§ TASK OBJECTIVE
The material below holds a span beginning at the line with "Aproveeeite! Menor preço hoje" and ending at the line with "uma excelente compra". Quote that span exactly, both ends included, and only that span.

§ THE INPUT

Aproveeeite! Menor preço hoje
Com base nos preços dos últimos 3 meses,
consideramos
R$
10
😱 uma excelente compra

--

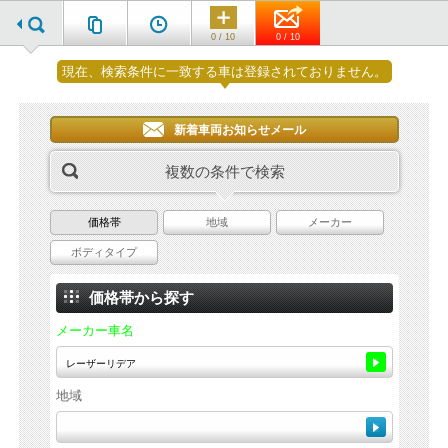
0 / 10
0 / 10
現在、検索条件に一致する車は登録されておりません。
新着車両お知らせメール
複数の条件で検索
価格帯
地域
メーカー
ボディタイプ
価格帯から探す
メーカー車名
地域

* * *

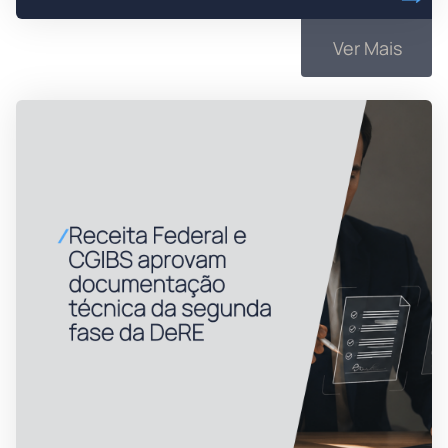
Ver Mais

§ TASK OUTPUT
Aproveeeite! Menor preço hoje
Com base nos preços dos últimos 3 meses,
consideramos
R$
10
😱 uma excelente compra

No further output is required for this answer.